Piece of junk. Bought 1 about 7-8 years ago. Used it about 5 trips and went back to the regular ones. Had it come of my 8" power auger and ripped my shanty. It was consistantly coming off.

Maybe they've made changes to it since then but after what they said it would do and what it did I would never buy it again


----------



## icebucketjohn (Dec 22, 2005)

Hard to believe it hasn't been improved or something better hasn't come along. For now, it's better than the cheap, lil piece of yellow plastic that came with my Nils


----------



## Erieangler51 (Sep 24, 2012)

Yes the nils 6" cover is a pain in the butt. Mine was for a 8" lazer power auger.
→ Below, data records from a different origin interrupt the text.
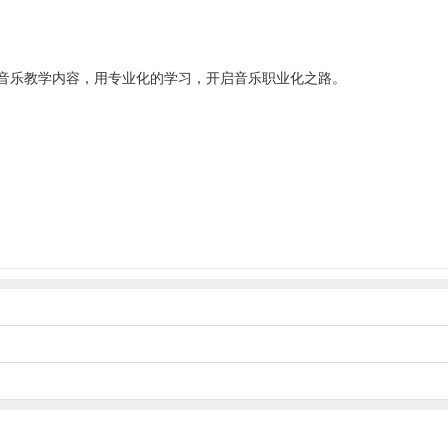
音乐教学内容，用专业化的学习，开启音乐职业化之路。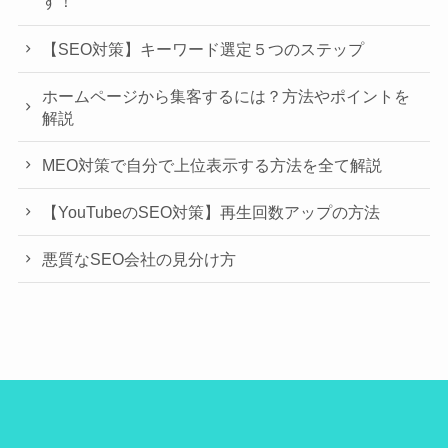
す！
【SEO対策】キーワード選定５つのステップ
ホームページから集客するには？方法やポイントを
解説
MEO対策で自分で上位表示する方法を全て解説
【YouTubeのSEO対策】再生回数アップの方法
悪質なSEO会社の見分け方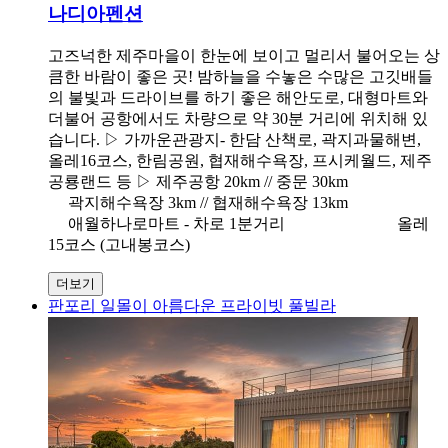
나디아펜션
고즈넉한 제주마을이 한눈에 보이고 멀리서 불어오는 상
큼한 바람이 좋은 곳! 밤하늘을 수놓은 수많은 고깃배들
의 불빛과 드라이브를 하기 좋은 해안도로, 대형마트와
더불어 공항에서도 차량으로 약 30분 거리에 위치해 있
습니다. ▷ 가까운관광지- 한담 산책로, 곽지과물해변,
올레16코스, 한림공원, 협재해수욕장, 프시케월드, 제주
공룡랜드 등 ▷ 제주공항 20km // 중문 30km
곽지해수욕장 3km // 협재해수욕장 13km
애월하나로마트 - 차로 1분거리 올레
15코스 (고내봉코스)
더보기
판포리 일몰이 아름다운 프라이빗 풀빌라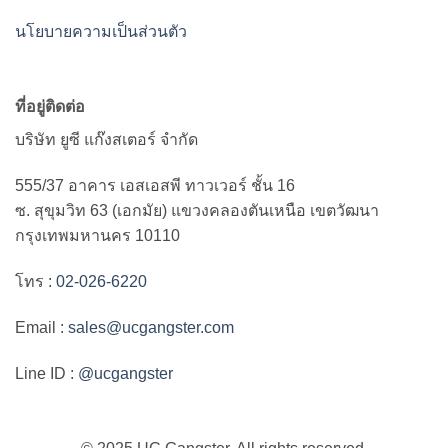
นโยบายความเป็นส่วนตัว
ที่อยู่ติดต่อ
บริษัท ยูซี แก๊งสเตอร์ จำกัด
555/37 อาคาร เอสเอสพี ทาวเวอร์ ชั้น 16
ซ. สุขุมวิท 63 (เอกมัย) แขวงคลองตันเหนือ เขตวัฒนา
กรุงเทพมหานคร 10110
โทร :
02-026-6220
Email :
sales@ucgangster.com
Line ID :
@ucgangster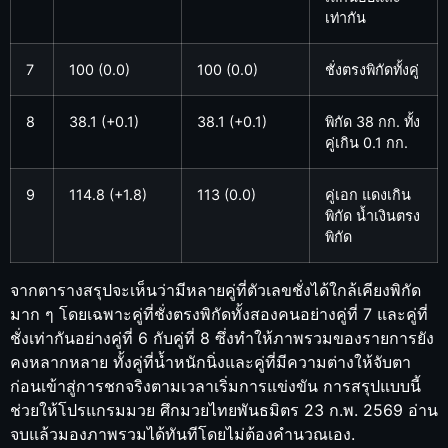
เท่ากัน
7
100 (0.0)
100 (0.0)
ชั่งตรงพิกัดทั้งคู่
8
38.1 (+0.1)
38.1 (+0.1)
พิกัด 38 กก. ทั้ง
คู่เกิน 0.1 กก.
9
114.8 (+1.8)
113 (0.0)
คู่เอก แดงเกิน
พิกัด น้ำเงินตรง
พิกัด
จากตารางสรุปจะเห็นว่ามีหลายคู่ที่ตัวเลขชั่งได้ใกล้เคียงพิกัด
มาก ๆ โดยเฉพาะคู่ที่ชั่งตรงพิกัดทั้งสองคนอย่างคู่ที่ 7 และคู่ที่
ชั่งเท่ากันอย่างคู่ที่ 6 กับคู่ที่ 8 ซึ่งทำให้ภาพรวมของรายการยัง
คงหลากหลาย ทั้งคู่ที่น้ำหนักนิ่งและคู่ที่มีความต่างให้จับตา
ก่อนเข้าสู่การชกจริงตามเวลาเริ่มการแข่งขัน การสรุปแบบนี้
ช่วยให้โปรแกรมมวย ศึกมวยไทยพันธมิตร 23 ก.พ. 2569 อ่าน
จบแล้วมองภาพรวมได้ทันทีโดยไม่ต้องคำนวณเอง.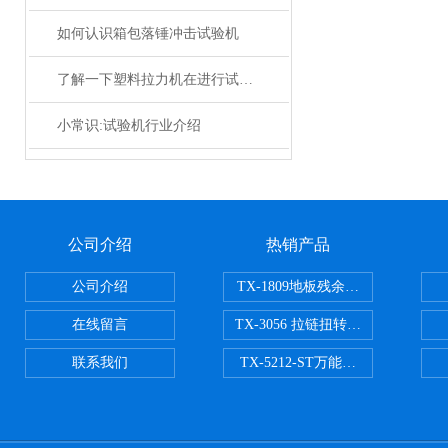
如何认识箱包落锤冲击试验机
了解一下塑料拉力机在进行试验时需要注意的事项
小常识:试验机行业介绍
公司介绍
热销产品
公司介绍
TX-1809地板残余凹陷试验机
在线留言
TX-3056 拉链扭转试验机
联系我们
TX-5212-ST万能磨耗试验机（ST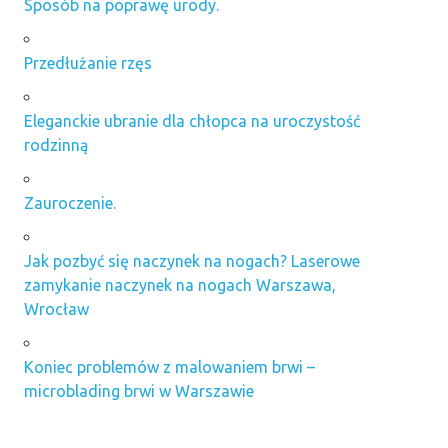
Sposób na poprawę urody.
Przedłużanie rzęs
Eleganckie ubranie dla chłopca na uroczystość
rodzinną
Zauroczenie.
Jak pozbyć się naczynek na nogach? Laserowe
zamykanie naczynek na nogach Warszawa,
Wrocław
Koniec problemów z malowaniem brwi –
microblading brwi w Warszawie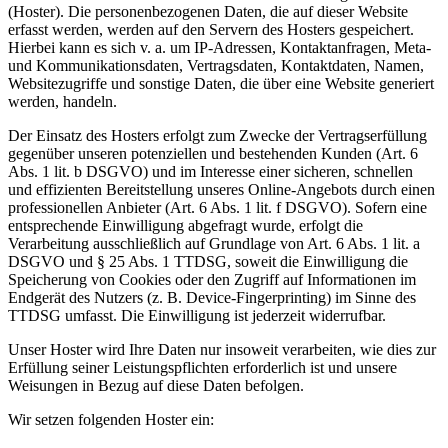
(Hoster). Die personenbezogenen Daten, die auf dieser Website
erfasst werden, werden auf den Servern des Hosters gespeichert.
Hierbei kann es sich v. a. um IP-Adressen, Kontaktanfragen, Meta-
und Kommunikationsdaten, Vertragsdaten, Kontaktdaten, Namen,
Websitezugriffe und sonstige Daten, die über eine Website generiert
werden, handeln.
Der Einsatz des Hosters erfolgt zum Zwecke der Vertragserfüllung
gegenüber unseren potenziellen und bestehenden Kunden (Art. 6
Abs. 1 lit. b DSGVO) und im Interesse einer sicheren, schnellen
und effizienten Bereitstellung unseres Online-Angebots durch einen
professionellen Anbieter (Art. 6 Abs. 1 lit. f DSGVO). Sofern eine
entsprechende Einwilligung abgefragt wurde, erfolgt die
Verarbeitung ausschließlich auf Grundlage von Art. 6 Abs. 1 lit. a
DSGVO und § 25 Abs. 1 TTDSG, soweit die Einwilligung die
Speicherung von Cookies oder den Zugriff auf Informationen im
Endgerät des Nutzers (z. B. Device-Fingerprinting) im Sinne des
TTDSG umfasst. Die Einwilligung ist jederzeit widerrufbar.
Unser Hoster wird Ihre Daten nur insoweit verarbeiten, wie dies zur
Erfüllung seiner Leistungspflichten erforderlich ist und unsere
Weisungen in Bezug auf diese Daten befolgen.
Wir setzen folgenden Hoster ein:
It was loose fitting and moved and any little bump you would hit would pop it loose and fall right off.


----------



## RJohnson442 (May 14, 2013)

I thought a company was making (who I can't remember) an automatic locking one. You push the auger down into it and it locks around it and a button releases it. I might of remembered the name but the reviews said it would break after a few trips out so that's why I probably forgot about them.


----------



## Erieangler51 (Sep 24, 2012)

This is it. Push the auger down into it and it locks on. And put your foot on the side of the cover and pull up to remove.


----------



## mote1977 (Mar 11, 2010)

I have a Coldsnap for my Eskimo, best cover I've ever bought.


----------



## wallydvr (Feb 20, 2005)

Bought one 2 years ago. Love mine. Gets lots of abuse on the western basin. Have to buy the one for your size and make. On my lazer strikemaster power auger.


----------



## Erieangler51 (Sep 24, 2012)

Bought the 8" model for my strikemaster power auger. Had nothing but problems. 20-30 mile snowmobile rides everytime the cover would come off and cut something in the shanty. Just went back to the original cover to get away from the problems


----------



## STRONGPERSUADER (Nov 5, 2006)

icebucketjohn said:


> Every season I hear of someone slicing equipment, clothing or body parts in dealing with the auger blade guards/covers/protectors.
> 
> The plastic yellow cover that came with my 6" Nils Convertible Auger was junk.
> 
> ...


John does it work out good with your nils? Can you order specificly for a nils? X2 on the yellow cover, it does suck.


----------



## icebucketjohn (Dec 22, 2005)

Will do my initial field test on Saturday while on the ice to see how it does.


----------



## FISHIN 2 (Jun 22, 2005)

Have a somewhat fast attach one on my new jiffy, has 2 metal tabs that lock onto the blade, step on one side and it pops off, to put it on just stand auger up, put on top of cover, push down and it locks on.


----------



## lovin life (Jan 2, 2010)

That Jiffy cover is a great one. 8" only. Why no Jiffy 6" cover like that ???


----------



## Minnowhead (Jan 12, 2011)

Very cool, about time cold snap came out with one for a 6" Nils...


----------